Nella tua esperienza di allenatore prima e di direttore del settore giovanile del Milan poi, quanto ti è servita l’esperienza da calciatore di alto livello?
L’essere stato giocatore professionista mi ha facilitato nell’avere avuto, poco dopo il ritiro, un ruolo di rilievo nel settore giovanile del club dove sono cresciuto e dove ho trascorso gran parte della mia carriera.
Ho iniziato infatti come collaboratore di Franco Baresi nella Primavera del Milan per poi, dopo due stagioni, assumerne la guida.
Certamente giocare a certi livelli ha significato acquisire molte conoscenze ma, allenare e avere un ruolo dirigenziale, sono attività molto differenti.

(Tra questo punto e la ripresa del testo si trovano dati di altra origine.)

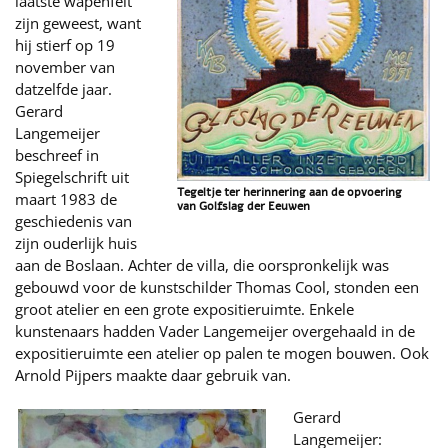
laatste wapenfeit
zijn geweest, want
hij stierf op 19
november van
datzelfde jaar.
Gerard
Langemeijer
beschreef in
Spiegelschrift uit
Tegeltje ter herinnering aan de opvoering
maart 1983 de
van Golfslag der Eeuwen
geschiedenis van
zijn ouderlijk huis
aan de Boslaan. Achter de villa, die oorspronkelijk was
gebouwd voor de kunstschilder Thomas Cool, stonden een
groot atelier en een grote expositieruimte. Enkele
kunstenaars hadden Vader Langemeijer overgehaald in de
expositieruimte een atelier op palen te mogen bouwen. Ook
Arnold Pijpers maakte daar gebruik van.
Gerard
Langemeijer:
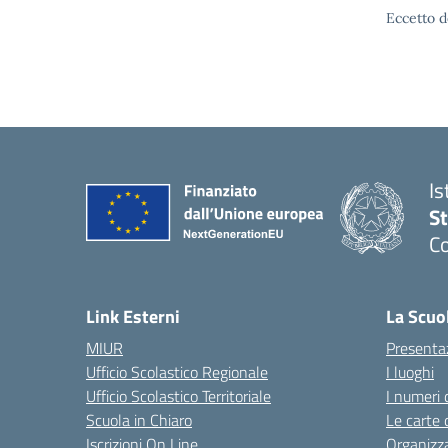
Eccetto d
Is
S
Co
— 
Link Esterni
La Scuo
MIUR
Presenta
Ufficio Scolastico Regionale
I luoghi
Ufficio Scolastico Territoriale
I numeri 
Scuola in Chiaro
Le carte 
Iscrizioni On Line
Organizz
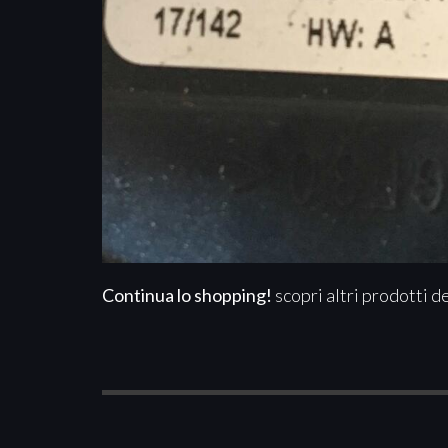
Continua lo shopping!
scopri altri prodotti d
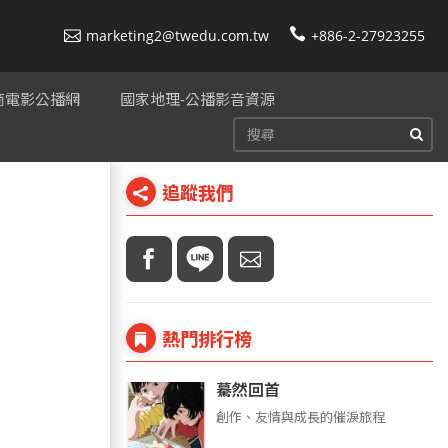
marketing2@twedu.com.tw
+886-2-27923255
美商電影公播網
國家地理-公播影音資源
追蹤我們
熱門排行榜
驀然回首
創作、友情與成長的催淚旅程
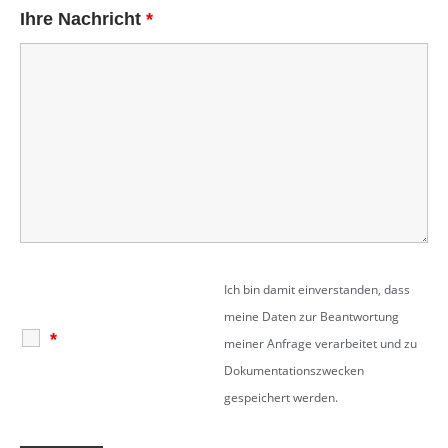
Ihre Nachricht
*
Ich bin damit einverstanden, dass
meine Daten zur Beantwortung
*
meiner Anfrage verarbeitet und zu
Dokumentationszwecken
gespeichert werden.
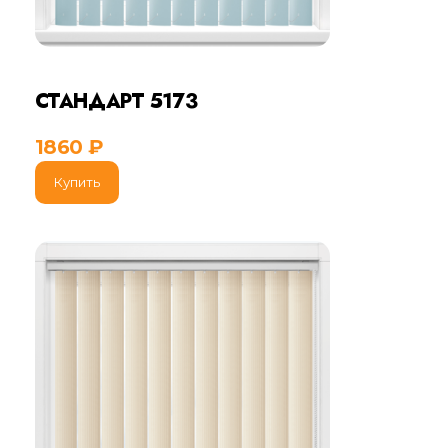
СТАНДАРТ 5173
1860
₽
Купить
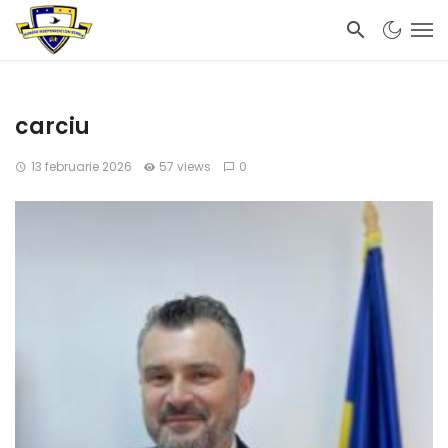
carciu
13 februarie 2026
57 views
0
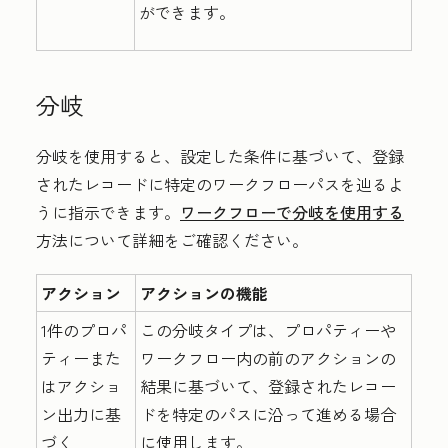
ができます。
分岐
分岐を使用すると、設定した条件に基づいて、登録
されたレコードに特定のワークフローパスを辿るよ
うに指示できます。
ワークフローで分岐を使用する
方法について詳細をご確認ください。
アクション
アクションの機能
1件のプロパ
この分岐タイプは、プロパティーや
ティーまた
ワークフロー内の前のアクションの
はアクショ
結果に基づいて、登録されたレコー
ン出力に基
ドを特定のパスに沿って進める場合
づく
に使用します。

Per questo, l’esperienza come collaboratore e’ stata importante ma ancor di più lo sono stati tutta una serie di incontri fatti negli anni seguenti a cominciare da quello con Andrea Maldera mio secondo alla Primavera e proseguendo con Gualtieri, Zanoli, la Dott.ssa Gozzoli e Baldini, tutte professionalità di alto livello che hanno contribuito alla mia formazione.
Chiudi tu come vuoi: cosa ti senti di dire a tutti coloro che operano nel calcio giovanile italiano?
Si rischia sempre di essere banali ma penso che chi lavora in un settore giovanile abbia la responsabilità, per quel pezzettino che gli compete, del percorso di un ragazzo e che quel pezzettino sia in qualche modo legato a quelli precedenti e a quelli successivi.
Pertanto, la collaborazione tra colleghi, la comunicazione, la curiosità, la capacità di saper aiutare ma anche di saper chiedere aiuto e la volontà di avere un metodo condiviso, siano di fondamentale importanza per il ruolo che riveste.